### Your goal
Each line below should be written out again without any change.

━━ Provided material

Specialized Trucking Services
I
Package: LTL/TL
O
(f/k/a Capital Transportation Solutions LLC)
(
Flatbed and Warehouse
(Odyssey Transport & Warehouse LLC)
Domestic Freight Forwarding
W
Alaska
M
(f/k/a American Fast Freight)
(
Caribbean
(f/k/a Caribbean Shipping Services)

━━━━

### Output below
Specialized Trucking Services
I
Package: LTL/TL
O
(f/k/a Capital Transportation Solutions LLC)
(
Flatbed and Warehouse
(Odyssey Transport & Warehouse LLC)
Domestic Freight Forwarding
W
Alaska
M
(f/k/a American Fast Freight)
(
Caribbean
(f/k/a Caribbean Shipping Services)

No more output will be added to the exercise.